Page images and extracted text
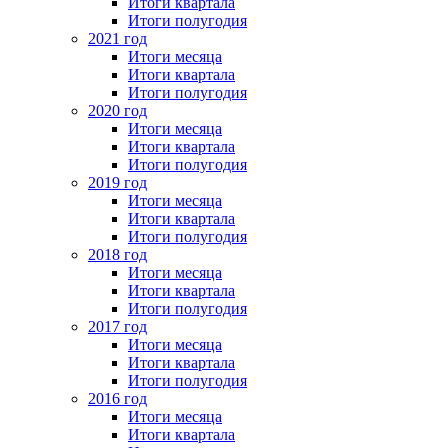
Итоги квартала
Итоги полугодия
2021 год
Итоги месяца
Итоги квартала
Итоги полугодия
2020 год
Итоги месяца
Итоги квартала
Итоги полугодия
2019 год
Итоги месяца
Итоги квартала
Итоги полугодия
2018 год
Итоги месяца
Итоги квартала
Итоги полугодия
2017 год
Итоги месяца
Итоги квартала
Итоги полугодия
2016 год
Итоги месяца
Итоги квартала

■ **TASK DIRECTIONS**
If a record holds a picture, drop the picture and return the rest of it exactly.

■ **TASK ANSWER**
Итоги квартала
Итоги полугодия
2021 год
Итоги месяца
Итоги квартала
Итоги полугодия
2020 год
Итоги месяца
Итоги квартала
Итоги полугодия
2019 год
Итоги месяца
Итоги квартала
Итоги полугодия
2018 год
Итоги месяца
Итоги квартала
Итоги полугодия
2017 год
Итоги месяца
Итоги квартала
Итоги полугодия
2016 год
Итоги месяца
Итоги квартала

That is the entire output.